> DATA EXTRACT
========================================

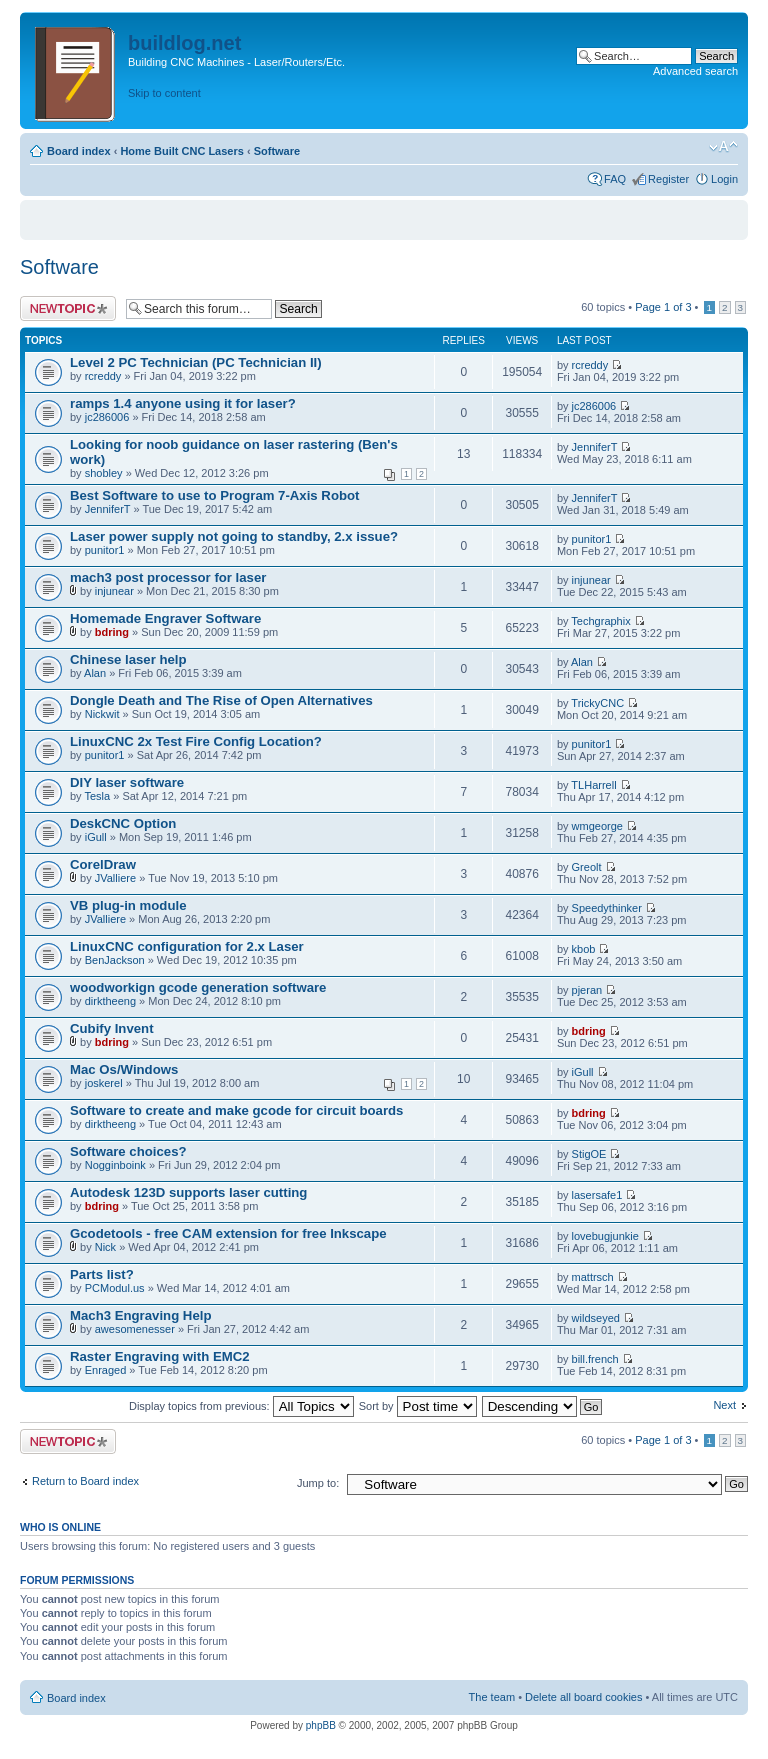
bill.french (595, 1359)
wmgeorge (597, 826)
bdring (112, 632)
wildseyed (596, 1318)
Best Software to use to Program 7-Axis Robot (214, 495)
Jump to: (318, 1483)
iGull (96, 837)
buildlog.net (184, 43)
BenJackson (115, 960)
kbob (584, 949)
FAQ (615, 179)
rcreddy (103, 376)
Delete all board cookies (583, 1697)
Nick (105, 1247)
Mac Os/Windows (124, 1069)
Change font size (723, 147)
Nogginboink (115, 1165)
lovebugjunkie (605, 1236)
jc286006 (107, 417)
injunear (114, 591)
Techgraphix (600, 621)
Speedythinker (607, 908)
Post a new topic (68, 308)
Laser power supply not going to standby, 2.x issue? (234, 536)
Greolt (587, 867)
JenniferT (595, 447)
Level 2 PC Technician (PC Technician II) (196, 362)
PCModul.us (115, 1288)
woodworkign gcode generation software (198, 987)
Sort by (418, 1406)
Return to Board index (85, 1481)
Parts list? (102, 1274)
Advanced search (695, 71)
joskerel (104, 1083)
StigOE (589, 1154)
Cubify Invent (112, 1028)
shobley (104, 473)
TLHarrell (593, 785)
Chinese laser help (128, 659)
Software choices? (128, 1151)
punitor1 (105, 550)
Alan (95, 673)
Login (724, 179)
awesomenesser (135, 1329)
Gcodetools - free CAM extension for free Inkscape (228, 1233)
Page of (663, 307)
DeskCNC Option (123, 823)
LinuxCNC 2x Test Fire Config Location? (196, 741)
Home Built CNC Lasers (181, 151)
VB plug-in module (128, 905)
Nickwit (102, 714)
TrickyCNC (597, 703)
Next (724, 1405)
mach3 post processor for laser (168, 577)
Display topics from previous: (241, 1406)
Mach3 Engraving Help (140, 1315)
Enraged (106, 1370)
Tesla (97, 796)
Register (668, 179)
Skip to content (164, 93)
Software (277, 151)
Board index (79, 151)
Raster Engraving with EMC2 (160, 1356)
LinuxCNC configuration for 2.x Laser (187, 946)
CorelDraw (103, 864)
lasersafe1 (597, 1195)
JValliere (115, 878)
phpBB (321, 1725)
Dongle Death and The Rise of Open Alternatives (221, 700)
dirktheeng (110, 1001)
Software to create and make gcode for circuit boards (236, 1110)
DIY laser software (127, 782)
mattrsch (593, 1277)
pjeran (587, 990)
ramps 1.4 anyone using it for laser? (183, 403)
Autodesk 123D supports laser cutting (188, 1192)
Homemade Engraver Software (165, 618)
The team (492, 1697)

========================================

> PROBLEM
Print out the material word for word, omitting the pictures.

> TASK OUTPUT
bill.french (595, 1359)
wmgeorge (597, 826)
bdring (112, 632)
wildseyed (596, 1318)
Best Software to use to Program 7-Axis Robot (214, 495)
Jump to: (318, 1483)
iGull (96, 837)
buildlog.net (184, 43)
BenJackson (115, 960)
kbob (584, 949)
FAQ (615, 179)
rcreddy (103, 376)
Delete all board cookies (583, 1697)
Nick (105, 1247)
Mac Os/Windows (124, 1069)
Change font size (723, 147)
Nogginboink (115, 1165)
lovebugjunkie (605, 1236)
jc286006 (107, 417)
injunear (114, 591)
Techgraphix (600, 621)
Speedythinker (607, 908)
Post a new topic (68, 308)
Laser power supply not going to standby, 2.x issue? (234, 536)
Greolt (587, 867)
JenniferT (595, 447)
Level 2 PC Technician (PC Technician II) (196, 362)
PCModul.us (115, 1288)
woodworkign gcode generation software (198, 987)
Sort by (418, 1406)
Return to Board index (85, 1481)
Parts list? (102, 1274)
Advanced search (695, 71)
joskerel (104, 1083)
StigOE (589, 1154)
Cubify Invent (112, 1028)
shobley (104, 473)
TLHarrell (593, 785)
Chinese laser help (128, 659)
Software choices? (128, 1151)
punitor1 (105, 550)
Alan (95, 673)
Login (724, 179)
awesomenesser (135, 1329)
Gcodetools - free CAM extension for free Inkscape (228, 1233)
Page of (663, 307)
DeskCNC Option (123, 823)
LinuxCNC 2x Test Fire Config Location? (196, 741)
Home Built CNC Lasers (181, 151)
VB plug-in module (128, 905)
Nickwit (102, 714)
TrickyCNC (597, 703)
Next (724, 1405)
mach3 post processor for laser (168, 577)
Display topics from previous: (241, 1406)
Mach3 Engraving Help (140, 1315)
Enraged (106, 1370)
Tesla (97, 796)
Register (668, 179)
Skip to content (164, 93)
Software (277, 151)
Board index (79, 151)
Raster Engraving with EMC2 (160, 1356)
LinuxCNC configuration for 2.x Laser (187, 946)
CorelDraw (103, 864)
lasersafe1 (597, 1195)
JValliere (115, 878)
phpBB (321, 1725)
Dongle Death and The Rise of Open Alternatives (221, 700)
dirktheeng (110, 1001)
Software to create and make gcode for circuit boards (236, 1110)
DIY laser software (127, 782)
mattrsch (593, 1277)
pjeran (587, 990)
ramps 1.4 anyone using it for laser? (183, 403)
Autodesk 123D supports laser cutting (188, 1192)
Homemade Engraver Software (165, 618)
The team (492, 1697)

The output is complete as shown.